Read through the listing, and wherever a line holds the word "family", return it.

**Task input:**

-*-*-

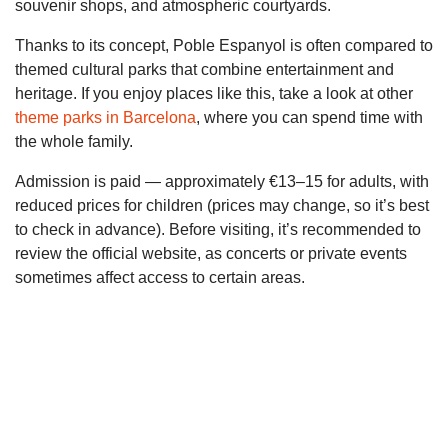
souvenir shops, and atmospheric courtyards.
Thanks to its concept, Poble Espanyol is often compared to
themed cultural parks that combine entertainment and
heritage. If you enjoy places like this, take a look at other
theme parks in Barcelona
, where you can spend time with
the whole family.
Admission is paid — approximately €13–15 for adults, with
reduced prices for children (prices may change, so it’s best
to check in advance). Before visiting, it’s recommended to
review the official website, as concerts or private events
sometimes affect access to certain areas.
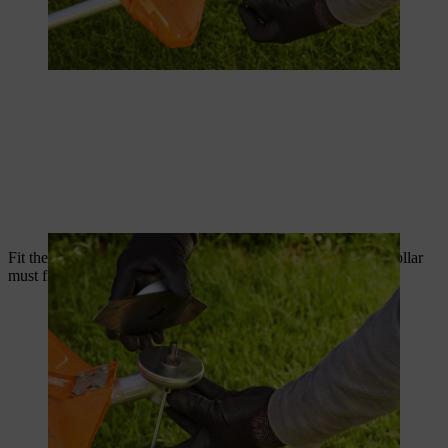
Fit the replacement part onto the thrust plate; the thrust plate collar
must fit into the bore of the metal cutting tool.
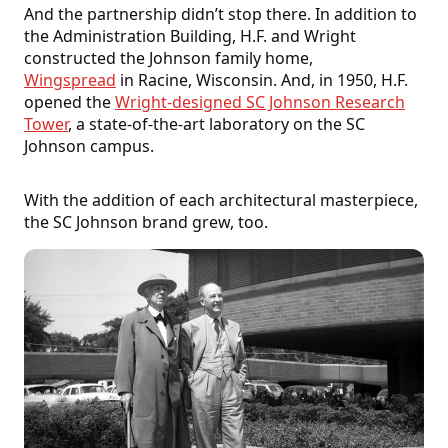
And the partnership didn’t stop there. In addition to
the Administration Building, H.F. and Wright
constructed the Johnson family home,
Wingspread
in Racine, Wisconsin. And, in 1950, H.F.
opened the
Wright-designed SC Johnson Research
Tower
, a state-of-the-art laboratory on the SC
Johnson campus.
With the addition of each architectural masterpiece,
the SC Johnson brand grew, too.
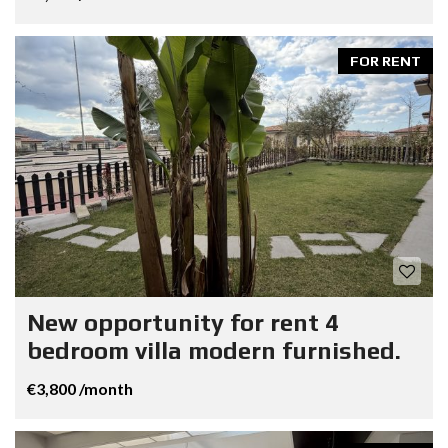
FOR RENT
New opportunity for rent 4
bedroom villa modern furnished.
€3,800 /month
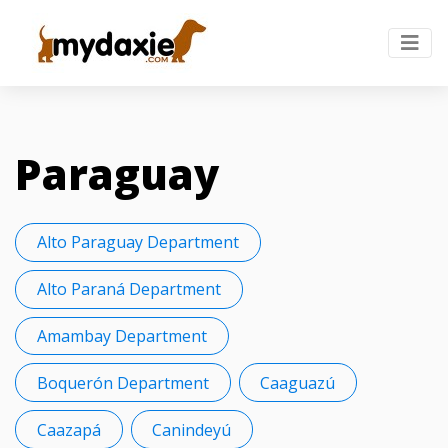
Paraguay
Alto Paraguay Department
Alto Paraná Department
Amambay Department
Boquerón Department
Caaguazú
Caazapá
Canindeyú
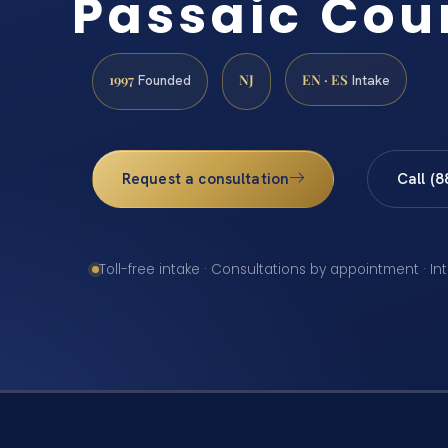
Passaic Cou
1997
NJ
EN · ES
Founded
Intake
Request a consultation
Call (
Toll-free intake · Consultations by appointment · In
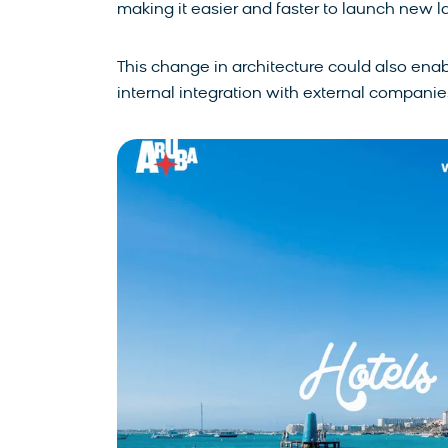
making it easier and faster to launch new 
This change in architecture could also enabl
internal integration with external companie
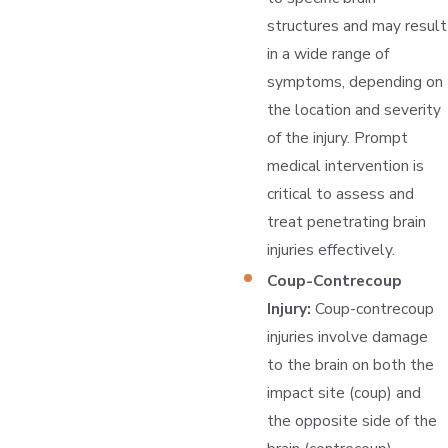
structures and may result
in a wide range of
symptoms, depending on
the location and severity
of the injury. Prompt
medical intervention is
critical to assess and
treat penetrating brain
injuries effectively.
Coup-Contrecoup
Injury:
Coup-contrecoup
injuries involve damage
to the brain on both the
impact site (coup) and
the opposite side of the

-*-*-

**Task solution:**
the whole family.
constructed the Johnson family home,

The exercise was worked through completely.